Martin Kiprotich

Personal information
- Nationality: Ugandan
- Born: Martin Magengo Kiprotich 6 April 2003 (age 23)

Sport
- Sport: Athletics
- Event(s): Cross country, long distance running

Achievements and titles
- Personal best: 10000m: 28:46.10 (2023)

Medal record
Men's athletics
Representing Uganda
World Cross Country Championships
| Bronze medal – third place | 2023 Bathurst | Senior team |
World Mountain Running Championships
| Silver medal – second place | 2025 Canfranc | Mountain |
| Silver medal – second place | 2025 Canfranc | Mountain Team |

= Martin Kiprotich =

Ugandan athlete

Martin Magengo Kiprotich (born 6 April 2003) is an Ugandan cross country and long distance runner.

==Career==
He was runner-up at the Ugandan U20 Cross Country Championships in 2022. A tendon injury prevented him from competing at the 2022 World U20 Championships in August 2022. However, he recovered to win the Senior Ugandan Cross Country Championships in Tororo in December 2022, at the age of 19 years-old.

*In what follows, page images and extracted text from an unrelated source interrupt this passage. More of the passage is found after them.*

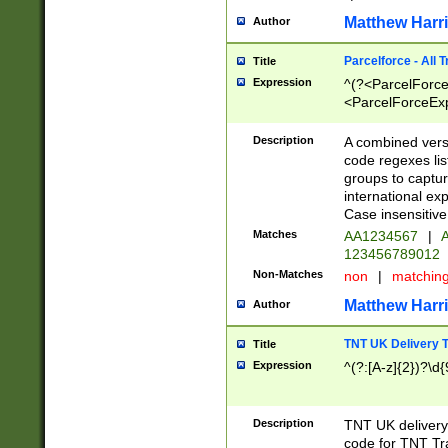
Matthew Harr
Author
Parcelforce - All 
Title
Expression
^(?<ParcelForceU
<ParcelForceExpo
(?:\d{12}))$|^(?
[Bb])[A-z]{2})$
Description
A combined versi
code regexes lis
groups to captur
international ex
Case insensitive
Matches
AA1234567
|
A
123456789012
Non-Matches
non
|
matchin
Matthew Harr
Author
TNT UK Delivery 
Title
Expression
^(?:[A-z]{2})?\d{
Description
TNT UK deliver
code for TNT Tra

He finished eighteenth and was a bronze medal winner in the men's team competition at the 2023 World Athletics Cross Country Championships in Bathurst, Australia.

He ran at the 2024 World Athletics Cross Country Championships in Belgrade.

He competed in the 10,000 metres at the 2024 Summer Olympics in Paris in August 2024.

Kiprotich won the silver medal in the mountain classic individual race and the silver medal in the team race at the 2025 World Mountain and Trail Running Championships in Spain in September 2025.